Now hardware manufacturers are saying "we're going to produce chips where the only way to
exploit the benefits of the increased power is to adopt significantly more complex and
difficult programming models, and we're going to expect programmers to recode the applications
to do that."
Well, so basically what they're saying is that they're not going to (be able to) continue to
make computers easier to program. That sounds like Moore's Law hitting a wall to me. Sure by
going massively parallel we could perhaps continue to reduce time to compute in those rare
situations where it's worth it to do so, but that's only half of the benefit we've
traditionally gotten from Moore's Law.
Instead of saying "rewrite your programs to take advantage of multiple cores" they could *not*
give us more cores and say "rewrite your programs to be more efficient with the hardware you
have," but that would be blatantly admitting that Moore's Law is dead.
let's see some numbers
let's see some numbers
You can probably go into the kernel and disable support for more then one or two cores, then
enable them later and see if there is any difference. On a quad core machine, of course. Which
is pretty affordable nowadays, in terms of development machines.
let's see some numbers
For what it's worth, I regularly run testsuites and build jobs that are embarrassingly
parallel, so when I purchased a quad-core for work this fall, make -j made a nearly linear
improvement on this particular bottleneck in my work cycle. Didn't make me any smarter or
quicker with emacs, but made a half hour cycle between major edits collapse to about 7
minutes. That was very noticed. I'll happily support buying 256 cores on the same line of
reasoning, when they're available, because 7 seconds is much better than 7 minutes!

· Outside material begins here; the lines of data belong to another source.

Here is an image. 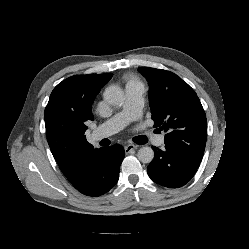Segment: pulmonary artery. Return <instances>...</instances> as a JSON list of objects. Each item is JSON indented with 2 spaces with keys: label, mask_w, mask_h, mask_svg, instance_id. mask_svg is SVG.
<instances>
[{
  "label": "pulmonary artery",
  "mask_w": 249,
  "mask_h": 249,
  "mask_svg": "<svg viewBox=\"0 0 249 249\" xmlns=\"http://www.w3.org/2000/svg\"><path fill=\"white\" fill-rule=\"evenodd\" d=\"M126 94L127 100L124 110L97 127L91 134L93 140L98 141L118 132L129 121L140 116L143 105V86L126 87ZM146 138L159 148H163L165 145L164 134H155L148 131L146 132Z\"/></svg>",
  "instance_id": "obj_1"
}]
</instances>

(And this is a tolerably fast job; I've had embarrassingly parallel workloads that take
*weeks* on the provided hardware. That's when you start snooping around for cross-organization
job queues and whatnot, to steal idle time from other machines.)
I'll grant that developers are probably not who the multicore "revolution" is aimed at. But
the numbers I've seen suggest that transaction-bound network servers of various forms see a
good win too: particularly those that were built around some sort of process-pool or
thread-pool model. More of the parallel thingies run at the same time. QED.